Я действительно не могла себе представить, что мы возьмём вот так и бросим НАШ город, который мы ещё не достроили (смешно, но я думала именно так: МЫ еще не достроили). Бросим нашу степь, курган, друзей… Но самое ужасное – мне придётся бросить музыкальную школу. У меня это в голове не укладывалось!
Мы уже столько раз всё бросали, и в прежние времена любопытство к новизне у меня пересиливало всё остальное, но сейчас я всем своим существом чувствовала: НЕ МОГУ. И мама тоже так чувствовала. Мы обе плакали…
– Ведь через два года мы вернёмся сюда, – говорил, обескураженный нашими слезами, Фёдор.
– Но ведь тут уже всё будет другое! – кричала я – И зачем мы туда поедем? И где мы там будем жить?…
– В маленьком закрытом городке для русских.
– Это же как в концлагере! – кричала я.
– Ну, ты, Елена, загнула!
– Езжайте сами, если хотите! Езжайте!
– Да я вовсе не хочу! – кричала мама. – На два года бросить Родину – и из-за чего? Из-за денег?! А с кем мы там будем общаться?
– Ну, там же живут наши люди, советские специалисты, – говорил Фёдор.
– Совсем узкий круг, в котором можно сойти с ума! – плакала мама, как будто уже побывала там и знает, как сходят с ума в узком кругу специалистов.
– А главное, чем я там буду заниматься? – сказала мама. – Варить вам борщи и смотреть телевизор? Ведь для меня там нет работы.
– Будешь заниматься детьми, – предположил Фёдор. – Ну, вязать научишься, к примеру. Или чем ещё женщины занимаются?… Можно, думаю, найти себе занятие по душе. Отдохнёшь, в конце концов.
Эти мудрые, в общем-то, слова Фёдора ввергли маму в полное отчаяние:
– За два года я потеряю квалификацию! Я сойду с ума без работы…
Вот это было точно: мама не могла жить без работы. Без чувства собственной значимости для общества. А ведение домашнего хозяйства и рукоделие её никогда не привлекало. Невозможно себе представить мою маму, упоённо колдующую у плиты над кастрюлями, или маму со спицами в руках. Смешно! Это – не про неё.
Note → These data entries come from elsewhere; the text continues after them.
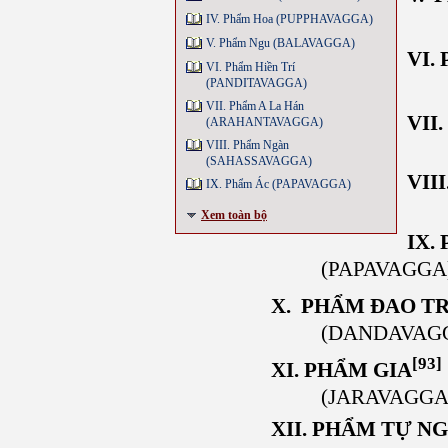
IV. Phẩm Hoa (PUPPHAVAGGA)
V. Phẩm Ngu (BALAVAGGA)
VI.
VI. Phẩm Hiền Trí
(PANDITAVAGGA)
VII. Phẩm A La Hán
VII
(ARAHANTAVAGGA)
VIII. Phẩm Ngàn
(SAHASSAVAGGA)
VII
IX. Phẩm Ác (PAPAVAGGA)
Xem toàn bộ
IX.
(PAPAVAGGA
X. PHẨM ĐAO T
(DANDAVAG
[93]
XI. PHẨM GIA
(JARAVAGGA
XII. PHẨM TỰ N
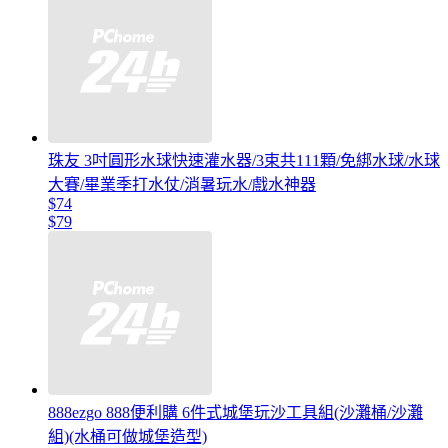
珠友 3吋圓形水球快速灌水器/3束共111顆/免綁水球/水球
大賽/畢業季打水仗/消暑玩水/戲水神器
$74
$79
888ezgo 888便利購 6件式城堡玩沙工具組(沙灘桶/沙灘
組)(水桶可做城堡造型)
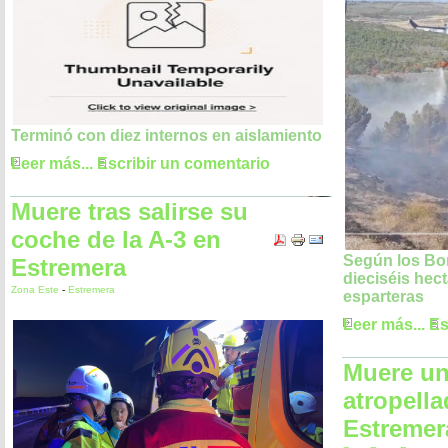
Terminó con diez internos en aislamiento
Leer más...
Escribir un comentario
Muere tras salirse su
coche de la A-3 en
Según los Bo
Estremera
dieciséis hect
Zona Este
-
Estremera
esparteras
Leer más...
Es
Muere un 
atropell
Estremer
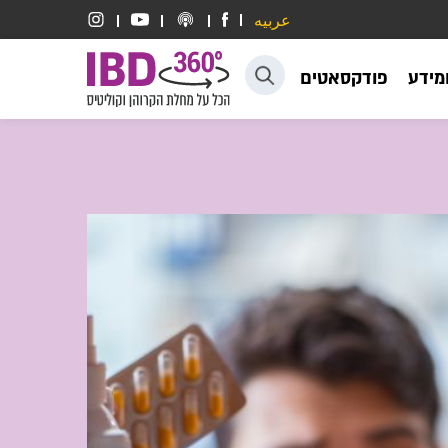
عربيه
דלג לתוכן
ומידע
פודקסאטים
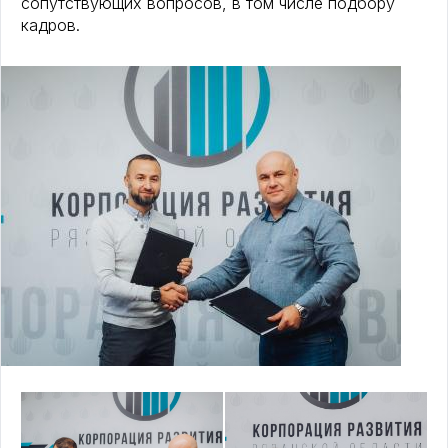
сопутствующих вопросов, в том числе подбору
кадров.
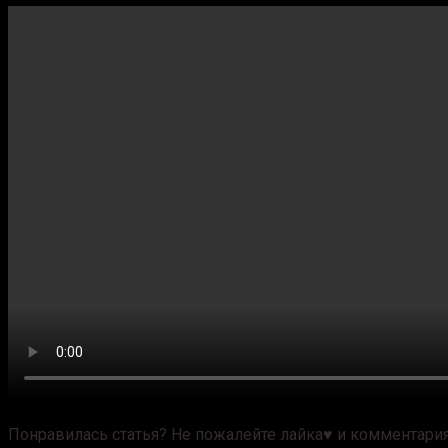
Понравилась статья? Не пожалейте лайка♥ и комментария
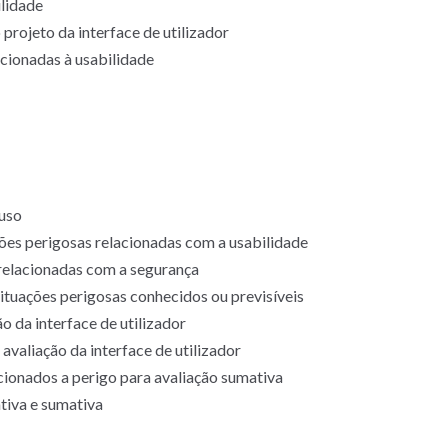
lidade
 projeto da interface de utilizador
cionadas à usabilidade
 uso
ções perigosas relacionadas com a usabilidade
 relacionadas com a segurança
situações perigosas conhecidos ou previsíveis
 da interface de utilizador
valiação da interface de utilizador
cionados a perigo para avaliação sumativa
tiva e sumativa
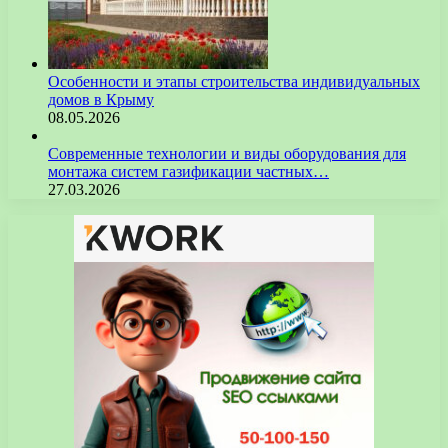
Особенности и этапы строительства индивидуальных
домов в Крыму
08.05.2026
Современные технологии и виды оборудования для
монтажа систем газификации частных…
27.03.2026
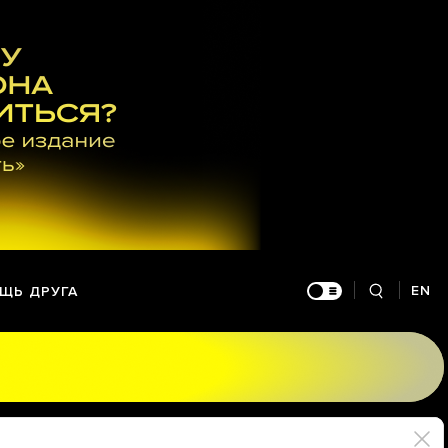
EN
ЩЬ ДРУГА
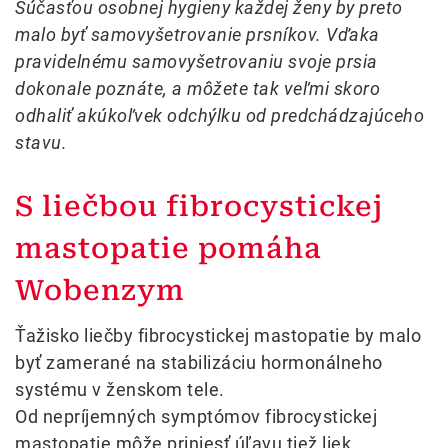
Súčasťou osobnej hygieny každej ženy by preto
malo byť samovyšetrovanie prsníkov. Vďaka
pravidelnému samovyšetrovaniu svoje prsia
dokonale poznáte, a môžete tak veľmi skoro
odhaliť akúkoľvek odchýlku od predchádzajúceho
stavu.
S liečbou fibrocystickej
mastopatie pomáha
Wobenzym
Ťažisko liečby fibrocystickej mastopatie by malo
byť zamerané na stabilizáciu hormonálneho
systému v ženskom tele.
Od nepríjemných symptómov fibrocystickej
mastopatie môže priniesť úľavu tiež liek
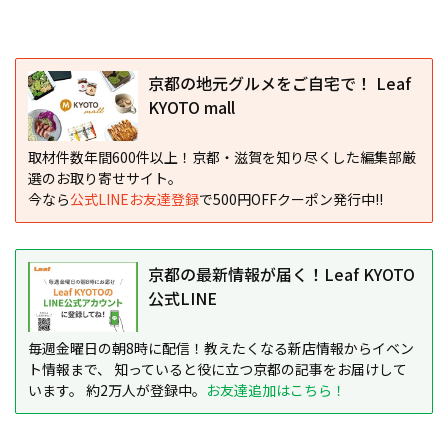
京都の地元グルメをご自宅で！ Leaf
KYOTO mall
取材件数年間600件以上！京都・滋賀を知り尽くした編集部厳
選のお取り寄せサイト。
今なら
公式LINEお友達登録
で500円OFFクーポン発行中!!
京都の最新情報が届く！Leaf KYOTO
公式LINE
毎週金曜日の朝8時に配信！教えたくなる新店情報からイベン
ト情報まで、 知っていると役に立つ京都の記事をお届けして
います。 約2万人が登録中。
お友達追加はこちら！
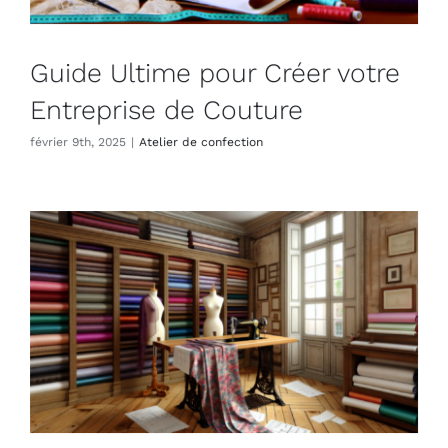
Guide Ultime pour Créer votre
Entreprise de Couture
février 9th, 2025
|
Atelier de confection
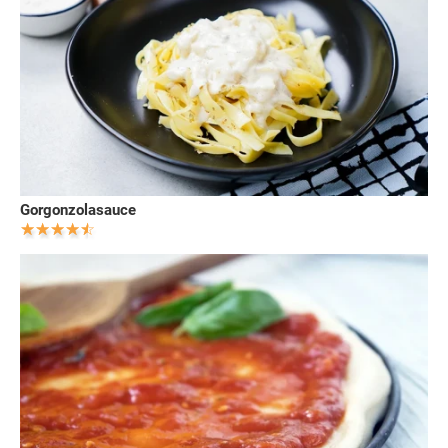
Gorgonzolasauce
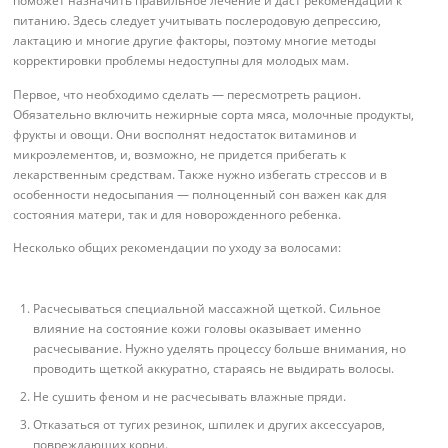
поможет назначить правильное лечение и даст рекомендации к
питанию. Здесь следует учитывать послеродовую депрессию,
лактацию и многие другие факторы, поэтому многие методы
корректировки проблемы недоступны для молодых мам.
Первое, что необходимо сделать — пересмотреть рацион.
Обязательно включить нежирные сорта мяса, молочные продукты,
фрукты и овощи. Они восполнят недостаток витаминов и
микроэлементов, и, возможно, не придется прибегать к
лекарственным средствам. Также нужно избегать стрессов и в
особенности недосыпания — полноценный сон важен как для
состояния матери, так и для новорожденного ребенка.
Несколько общих рекомендации по уходу за волосами:
Расчесываться специальной массажной щеткой. Сильное
влияние на состояние кожи головы оказывает именно
расчесывание. Нужно уделять процессу больше внимания, но
проводить щеткой аккуратно, стараясь не выдирать волосы.
Не сушить феном и не расчесывать влажные пряди.
Отказаться от тугих резинок, шпилек и других аксессуаров,
повреждающих корни.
Одним словом, мы вдвоём так набросились на Фёдора, что он махнул рукой и с облегчением отказался от заманчивого предложения. Мы в Германию не поехали. А Фёдор и сам был рад, ведь для него бросить Вольногорск в самый разгар строительства – было равносильно тому, как бросить малого ребёнка. Он признался: «Я бы поехал только в том случае, если бы вы с мамой очень настаивали. Мне даже приятно, что вы обе так воспротивились».
Мы все были счастливы нашим общим выбором. Благодаря этой истории, я почувствовала, что, несмотря на сложности наших внутрисемейных отношений, на главные вещи в жизни мы с мамой и Фёдором смотрим одинаково. Это меня утешило и ободрило. Эта наша не-поездка сплотила нашу семью. По крайней мере, на тот момент жизни. Я ещё раз убедилась, что для моих родителей главное в жизни их ДЕЛО, а не деньги. И я гордилась ними.